Saved data entries:

%%

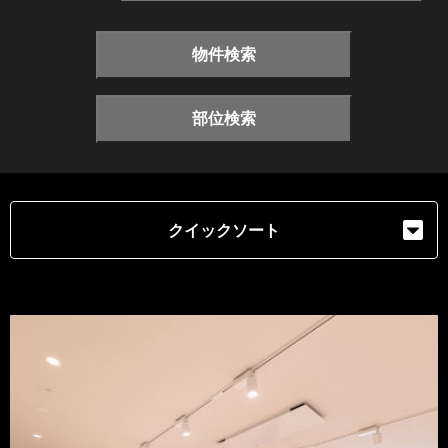
物件検索
部位検索
クイックソート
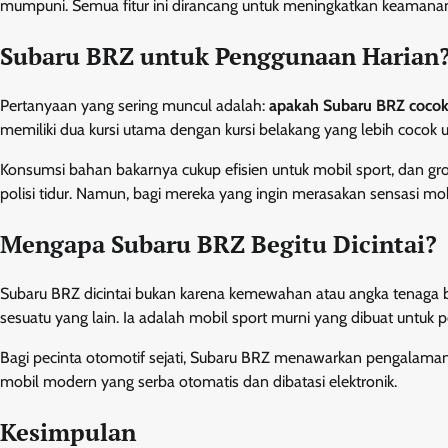
mumpuni. Semua fitur ini dirancang untuk meningkatkan keamana
Subaru BRZ untuk Penggunaan Harian
Pertanyaan yang sering muncul adalah:
apakah Subaru BRZ cocok
memiliki dua kursi utama dengan kursi belakang yang lebih cocok u
Konsumsi bahan bakarnya cukup efisien untuk mobil sport, dan gr
polisi tidur. Namun, bagi mereka yang ingin merasakan sensasi mobi
Mengapa Subaru BRZ Begitu Dicintai?
Subaru BRZ dicintai bukan karena kemewahan atau angka tenaga 
sesuatu yang lain. Ia adalah mobil sport murni yang dibuat untuk
Bagi pecinta otomotif sejati, Subaru BRZ menawarkan pengalaman 
mobil modern yang serba otomatis dan dibatasi elektronik.
Kesimpulan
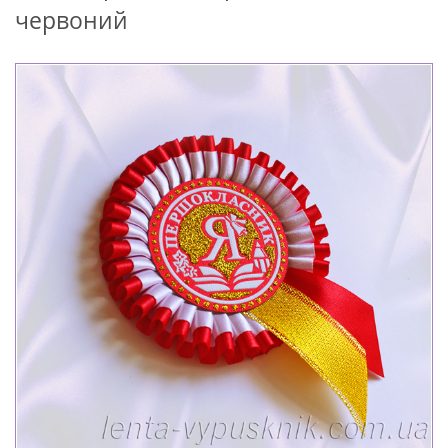
червоний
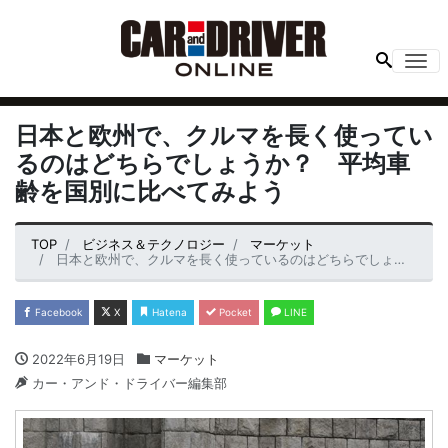
Me
日本と欧州で、クルマを長く使ってい
るのはどちらでしょうか？ 平均車
齢を国別に比べてみよう
TOP
ビジネス＆テクノロジー
マーケット
日本と欧州で、クルマを長く使っているのはどちらでしょうか？ 平均車齢を国別に比べてみよう
Facebook
X
Hatena
Pocket
LINE
2022年6月19日
マーケット
カー・アンド・ドライバー編集部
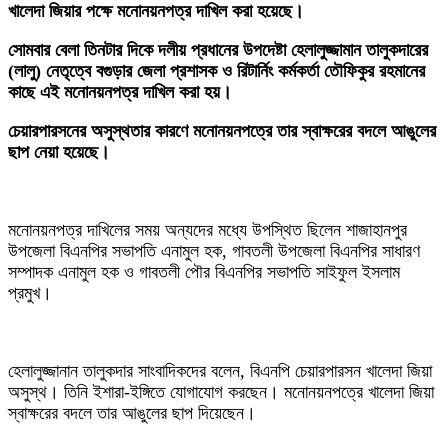
খালেদা জিয়ার পক্ষে মনোনয়নপত্র দাখিল করা হয়েছে।
‎সোমবার বেলা তিনটার দিকে দলীয় প্রধানের উপদেষ্টা হেলালুজ্জামান তালুকদারের
(লালু) নেতৃত্বে বগুড়ার জেলা প্রশাসক ও রিটার্নিং কর্মকর্তা তৌফিকুর রহমানের
কাছে এই মনোনয়নপত্র দাখিল করা হয়।
‎চেয়ারপারসনের অসুস্থতার কারণে মনোনয়নপত্রে তার স্বাক্ষরের বদলে আঙুলের
ছাপ নেয়া হয়েছে।
‎মনোনয়নপত্র দাখিলের সময় অন্যদের মধ্যে উপস্থিত ছিলেন শাজাহানপুর
উপজেলা বিএনপির সভাপতি এনামুল হক, গাবতলী উপজেলা বিএনপির সাধারণ
সম্পাদক এনামুল হক ও গাবতলী পৌর বিএনপির সভাপতি সাইফুল ইসলাম
প্রমুখ।
‎হেলালুজ্জানান তালুকদার সাংবাদিকদের বলেন, বিএনপি চেয়ারপারসন খালেদা জিয়া
অসুস্থ। তিনি ইশারা-ইঙ্গিতে যোগাযোগ করছেন। মনোনয়নপত্রে খালেদা জিয়া
স্বাক্ষরের বদলে তার আঙুলের ছাপ দিয়েছেন।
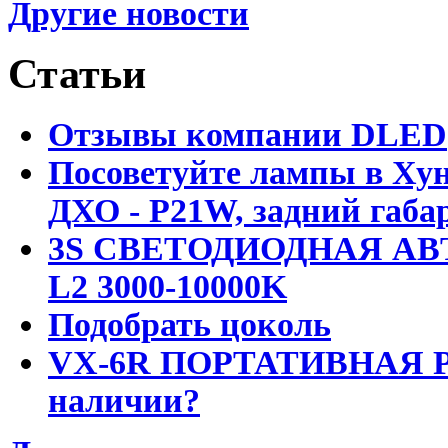
Другие новости
Статьи
Отзывы компании DLED
Посоветуйте лампы в Хун
ДХО - P21W, задний габар
3S СВЕТОДИОДНАЯ АВ
L2 3000-10000K
Подобрать цоколь
VX-6R ПОРТАТИВНАЯ Р
наличии?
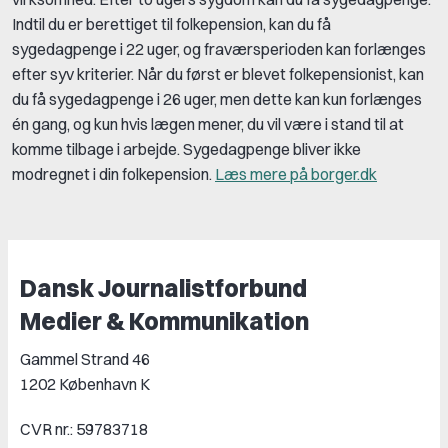
Indtil du er berettiget til folkepension, kan du få
sygedagpenge i 22 uger, og fraværsperioden kan forlænges
efter syv kriterier. Når du først er blevet folkepensionist, kan
du få sygedagpenge i 26 uger, men dette kan kun forlænges
én gang, og kun hvis lægen mener, du vil være i stand til at
komme tilbage i arbejde. Sygedagpenge bliver ikke
modregnet i din folkepension.
Læs mere på borger.dk
Dansk Journalistforbund
Medier & Kommunikation
Gammel Strand 46
1202 København K
CVR nr.: 59783718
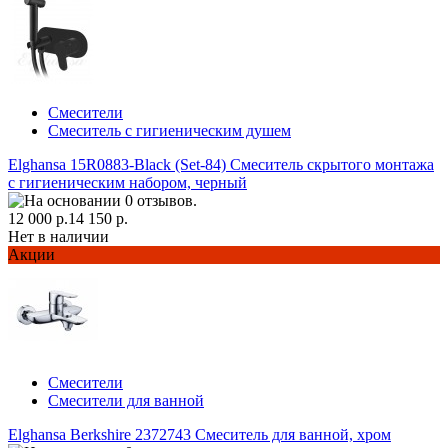
Смесители
Смеситель с гигиеническим душем
Elghansa 15R0883-Black (Set-84) Смеситель скрытого монтажа
с гигиеническим набором, черный
12 000 р.
14 150 р.
Нет в наличии
Акции
Смесители
Смесители для ванной
Elghansa Berkshire 2372743 Смеситель для ванной, хром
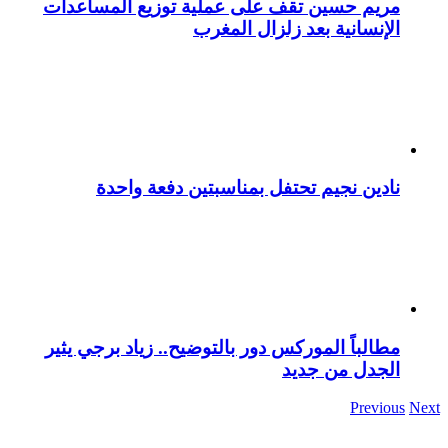
مريم حسين تقف على عملية توزيع المساعدات
الإنسانية بعد زلزال المغرب
نادين نجيم تحتفل بمناسبتين دفعة واحدة
مطالباً الموركس دور بالتوضيح.. زياد برجي يثير
الجدل من جديد
Previous
Next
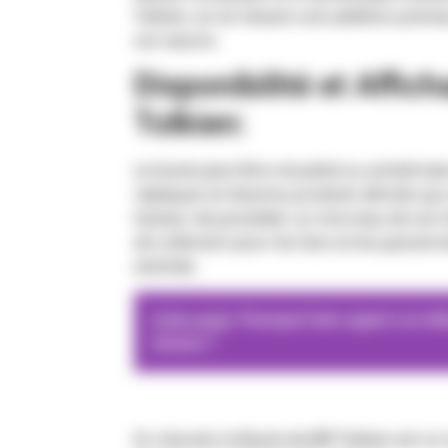
Tolkien, en en faisant une addition précie
son œuvre.
Disponibilité et Affi
Tolkien:
Le buste peut être visualisé ou acheté dan
répliques et d’autres produits dérivés q
l’auteur de posséder un morceau de son h
de collection pour les fans et les passion
estimée.
A lire aussi
Pourquoi faire appel à un dé
femme ?
En résumé, le Buste de JRR Tolkien est un 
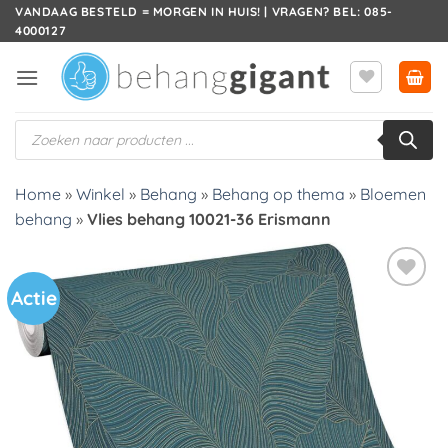
Ga
VANDAAG BESTELD = MORGEN IN HUIS! | VRAGEN? BEL: 085-
4000127
naar
inhoud
Producten
zoeken
Home
»
Winkel
»
Behang
»
Behang op thema
»
Bloemen
behang
»
Vlies behang 10021-36 Erismann
Actie
Toevoegen
aan
verlanglijst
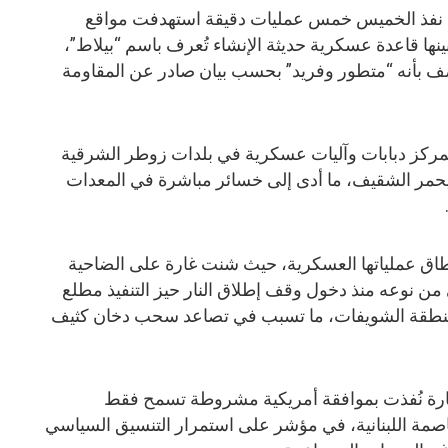
ه نفذ الخميس خمس عمليات دقيقة استهدفت مواقع
نها قاعدة عسكرية حديثة الإنشاء تُعرف باسم “بيلاط”،
 بأنه “متطور وفريد” بحسب بيان صادر عن المقاومة
ركز دبابات وآليات عسكرية في بلدات زوطر الشرقية
حمر الشقيف، ما أدى إلى خسائر مباشرة في المعدات
طاق عملياتها العسكرية، حيث شنت غارة على الضاحية
ي من نوعه منذ دخول وقف إطلاق النار حيز التنفيذ مطلع
منطقة الشويفات، ما تسبب في تصاعد سحب دخان كثيف
الغارة نُفذت بموافقة أمريكية مشروطة تسمح فقط
صمة اللبنانية، في مؤشر على استمرار التنسيق السياسي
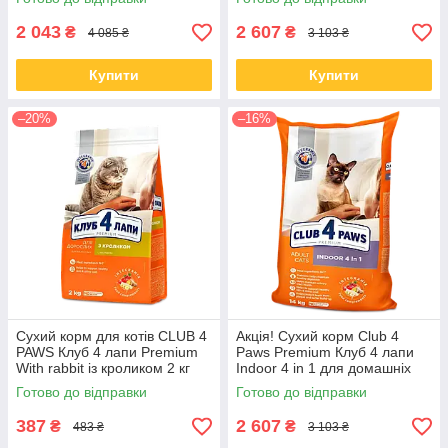
до 23.09.2026)
хвороби 14 КГ
2 043
2 607
₴
₴
4 085 ₴
3 103 ₴
Купити
Купити
–20%
–16%
Сухий корм для котів CLUB 4
Акція! Сухий корм Club 4
PAWS Клуб 4 лапи Premium
Paws Premium Клуб 4 лапи
With rabbit із кроликом 2 кг
Indoor 4 in 1 для домашніх
котів 14 КГ
Готово до відправки
Готово до відправки
387
2 607
₴
₴
483 ₴
3 103 ₴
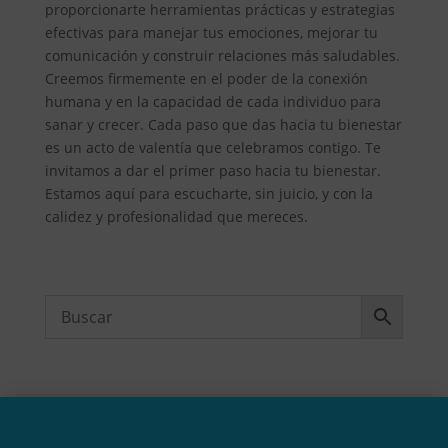
proporcionarte herramientas prácticas y estrategias
efectivas para manejar tus emociones, mejorar tu
comunicación y construir relaciones más saludables.
Creemos firmemente en el poder de la conexión
humana y en la capacidad de cada individuo para
sanar y crecer. Cada paso que das hacia tu bienestar
es un acto de valentía que celebramos contigo. Te
invitamos a dar el primer paso hacia tu bienestar.
Estamos aquí para escucharte, sin juicio, y con la
calidez y profesionalidad que mereces.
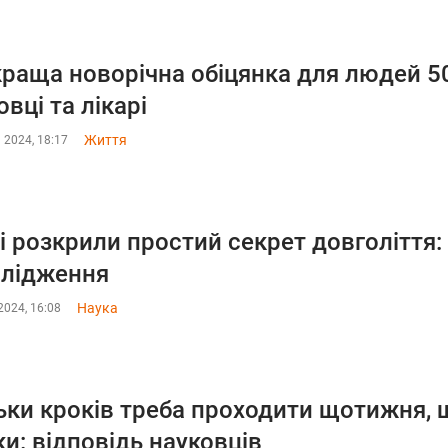
раща новорічна обіцянка для людей 50
овці та лікарі
Життя
 2024, 18:17
і розкрили простий секрет довголіття
слідження
Наука
2024, 16:08
ьки кроків треба проходити щотижня,
ки: відповідь науковців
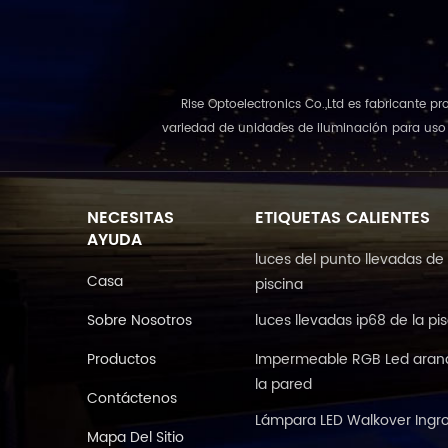
Rise Optoelectronics Co.,Ltd es fabricante p
variedad de unidades de iluminación para uso r
NECESITAS
ETIQUETAS CALIENTES
AYUDA
luces del punto llevadas de 
Casa
piscina
Sobre Nosotros
luces llevadas ip68 de la pi
Productos
Impermeable RGB Led aran
la pared
Contáctenos
Lámpara LED Walkover Ingr
Mapa Del Sitio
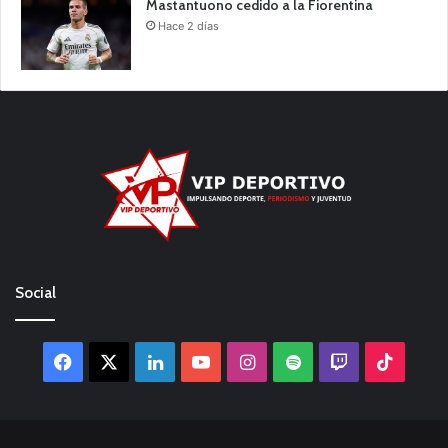
Mastantuono cedido a la Fiorentina
Hace 2 días
Social
Facebook
X
LinkedIn
YouTube
Instagram
Spotify
Twitch
TikTo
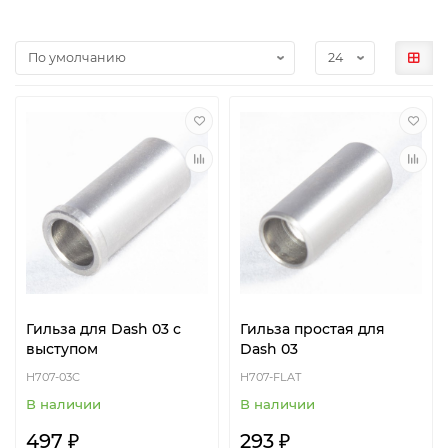
Гильза для Dash 03 с
Гильза простая для
выступом
Dash 03
H707-03C
H707-FLAT
В наличии
В наличии
497 ₽
293 ₽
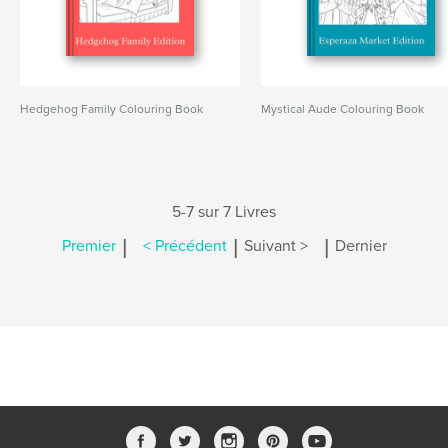
Hedgehog Family Colouring Book
Mystical Aude Colouring Book
5-7 sur 7 Livres
|
|
|
Premier
< Précédent
Suivant >
Dernier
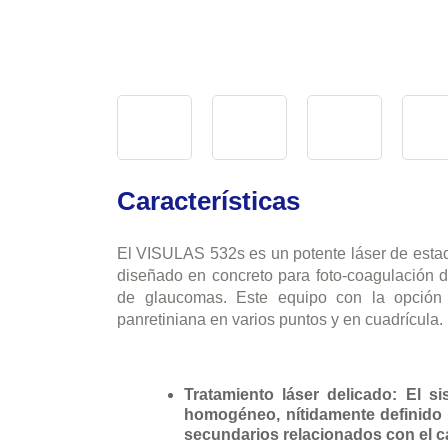
Características
El VISULAS 532s es un potente láser de est
diseñado en concreto para foto-coagulación de 
de glaucomas. Este equipo con la opción V
panretiniana en varios puntos y en cuadrícula.
Tratamiento láser delicado: El 
homogéneo, nítidamente definido y
secundarios relacionados con el ca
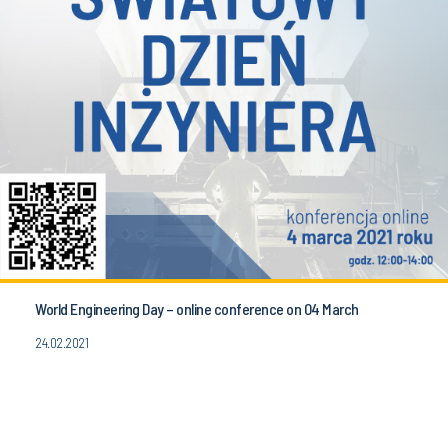
World Engineering Day – online conference on 04 March
24.02.2021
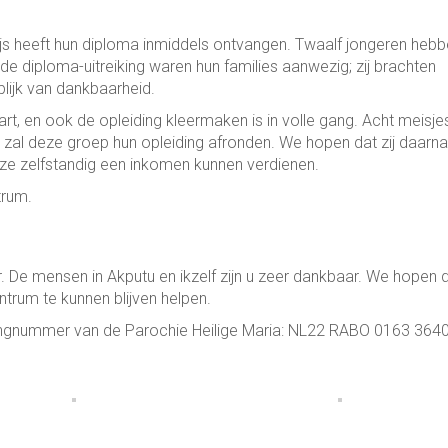
js heeft hun diploma inmiddels ontvangen. Twaalf jongeren heb
 diploma-uitreiking waren hun families aanwezig; zij brachten
lijk van dankbaarheid.
t, en ook de opleiding kleermaken is in volle gang. Acht meisje
 zal deze groep hun opleiding afronden. We hopen dat zij daarna
 ze zelfstandig een inkomen kunnen verdienen.
trum.
er. De mensen in Akputu en ikzelf zijn u zeer dankbaar. We hopen 
ntrum te kunnen blijven helpen.
ningnummer van de Parochie Heilige Maria: NL22 RABO 0163 3640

%%

• [TASK PROMPT] Using the entries above, transcribe every line from the line containing "স্বাক্ষরের বদলে আঙুলের" through the line containing "نادين نجيم تحتفل بمناسبتين دفعة واحدة". Do not copy pictures.

• [FINISHED EXERCISE]
‎চেয়ারপারসনের অসুস্থতার কারণে মনোনয়নপত্রে তার স্বাক্ষরের বদলে আঙুলের
ছাপ নেয়া হয়েছে।
‎মনোনয়নপত্র দাখিলের সময় অন্যদের মধ্যে উপস্থিত ছিলেন শাজাহানপুর
উপজেলা বিএনপির সভাপতি এনামুল হক, গাবতলী উপজেলা বিএনপির সাধারণ
সম্পাদক এনামুল হক ও গাবতলী পৌর বিএনপির সভাপতি সাইফুল ইসলাম
প্রমুখ।
‎হেলালুজ্জানান তালুকদার সাংবাদিকদের বলেন, বিএনপি চেয়ারপারসন খালেদা জিয়া
অসুস্থ। তিনি ইশারা-ইঙ্গিতে যোগাযোগ করছেন। মনোনয়নপত্রে খালেদা জিয়া
স্বাক্ষরের বদলে তার আঙুলের ছাপ দিয়েছেন।
Другие новости
Статьи
Отзывы компании DLED
Посоветуйте лампы в Хун
ДХО - P21W, задний габар
3S СВЕТОДИОДНАЯ АВ
L2 3000-10000K
Подобрать цоколь
VX-6R ПОРТАТИВНАЯ Р
наличии?
Indtil du er berettiget til folkepension, kan du få
sygedagpenge i 22 uger, og fraværsperioden kan forlænges
efter syv kriterier. Når du først er blevet folkepensionist, kan
du få sygedagpenge i 26 uger, men dette kan kun forlænges
én gang, og kun hvis lægen mener, du vil være i stand til at
komme tilbage i arbejde. Sygedagpenge bliver ikke
modregnet i din folkepension.
Læs mere på borger.dk
Dansk Journalistforbund
Medier & Kommunikation
Gammel Strand 46
1202 København K
CVR nr.: 59783718
Смесители
Смеситель с гигиеническим душем
Elghansa 15R0883-Black (Set-84) Смеситель скрытого монтажа
с гигиеническим набором, черный
12 000 р.
14 150 р.
Нет в наличии
Акции
Смесители
Смесители для ванной
Elghansa Berkshire 2372743 Смеситель для ванной, хром
مريم حسين تقف على عملية توزيع المساعدات
الإنسانية بعد زلزال المغرب
نادين نجيم تحتفل بمناسبتين دفعة واحدة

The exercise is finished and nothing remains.